Dead Souls opens at a particularly vulnerable moment in Rebus's perpetually disordered life. He is still mourning the recent death of his friend and mentor, Jack Morton. His daughter Sammy, product of a marriage that has long since ended in divorce, is crippled and confined to a wheelchair, the victim of a hit-and-run driver whose actual target had been Rebus himself. He is drinking more than he should and alienating his superiors, his fellow officers, and his current live-in lover, the aptly named Patience Aitken. These various personal crises form the emotional backdrop against which Rankin skillfully deploys a complex, ultimately interconnected series of criminal investigations.
The first of the novel's numerous narrative threads concerns the suicide of an up-and-coming Edinburgh policeman named Jim Margolies, who inexplicably leaps from the top of a local landmark called Salisbury Crag. A second, apparently unrelated thread concerns the fate of a recently released pedophile named Darren Rough. Darren is attempting to live a quiet, anonymous life in an Edinburgh housing project called Greenfield when he is "outed" to a local newspaper by John Rebus. This pointlessly vindictive action inflames the community and results, inevitably, in violence. Darren's presence in Edinburgh is directly connected to another of the novel's central narrative threads: the Shiellion case, a highly publicized affair in which the adult guardians of a church-sponsored children's home stand accused of the long-term, systematic abuse of the children under their care.

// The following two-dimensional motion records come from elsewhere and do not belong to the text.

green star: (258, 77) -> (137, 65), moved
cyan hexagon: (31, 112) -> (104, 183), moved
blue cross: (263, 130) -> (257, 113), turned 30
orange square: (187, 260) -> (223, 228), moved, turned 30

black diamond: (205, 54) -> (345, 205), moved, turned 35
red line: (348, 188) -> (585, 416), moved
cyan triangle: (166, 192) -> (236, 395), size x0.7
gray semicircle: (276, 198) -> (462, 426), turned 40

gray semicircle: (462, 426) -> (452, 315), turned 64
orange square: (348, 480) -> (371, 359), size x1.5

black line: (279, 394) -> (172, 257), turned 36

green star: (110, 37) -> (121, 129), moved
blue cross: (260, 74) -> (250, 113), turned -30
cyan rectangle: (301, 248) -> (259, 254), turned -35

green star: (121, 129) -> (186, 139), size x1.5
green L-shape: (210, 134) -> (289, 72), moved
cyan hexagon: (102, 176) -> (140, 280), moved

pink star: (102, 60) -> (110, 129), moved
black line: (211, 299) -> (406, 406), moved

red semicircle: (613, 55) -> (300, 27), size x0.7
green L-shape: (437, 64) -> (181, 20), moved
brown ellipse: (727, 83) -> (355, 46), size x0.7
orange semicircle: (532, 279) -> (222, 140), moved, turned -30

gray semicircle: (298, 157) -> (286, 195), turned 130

All of this is further complicated by two additional factors. In the first of these, Rebus receives a phone call from Janice Mee, a former high school flame whose 19-year-old son has just gone missing. Rebus's subsequent involvement with Janice stirs up long-buried memories and tantalizes him with images of paths he might have taken. The second complication results from the unexpected arrival of Cary Oakes, a convicted serial killer who has just completed a 15-year sentence in the American prison system. Oakes has returned home to Edinburgh to settle some old scores and to engage the locals -- Rebus among them -- in a series of sadistic games. His various manipulations reach into every corner of this complicated book, radically affecting the lives and relationships of many of its central characters.
Dead Souls is neither a simple narrative nor a neatly constructed one. It is, rather, a kitchen sink sort of novel whose many competing story lines interrupt and alternate with one another, crossing and recrossing endlessly as they slowly begin to establish some unforeseen connections. By the same token, Rankin offers relatively little in the way of easy resolutions or traditional narrative closure. By the end of this book, a number of relationships and central plot elements remain unresolved, and justice itself is partially, imperfectly, served. Art, in this case, deliberately imitates life.

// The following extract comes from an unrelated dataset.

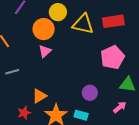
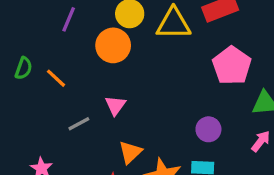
pink triangle: (45, 51) -> (115, 105), moved

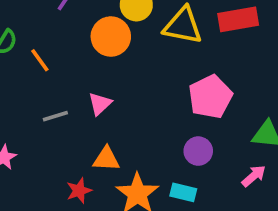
pink pentagon: (232, 66) -> (210, 97), moved
orange triangle: (130, 152) -> (106, 159), turned 35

Still, Dead Souls does provide its readers with a large number of compensating satisfactions. It is a dark, often powerful narrative that brings a corner of contemporary Scotland to vivid life, offering us a gallery of closely observed characters from all across the social and economic spectrum. Its central figure, John Rebus, is sometimes admirable, sometimes callous and cruel. But he is always believable, always recognizably human.
In addition, Rankin has much to say about the long-term effects of abuse, sexual and otherwise; about the peculiar pathology of the criminal mind; about the universal fragility of human relationships; and about the gradual, painful poisoning of the individual spirit. Dead Souls is an honest, deeply felt novel with a great deal of cumulative power. It is well worth your time and attention and comes highly recommended to anyone with an interest in ambitious, wide-ranging crime fiction that tests the limits of the form.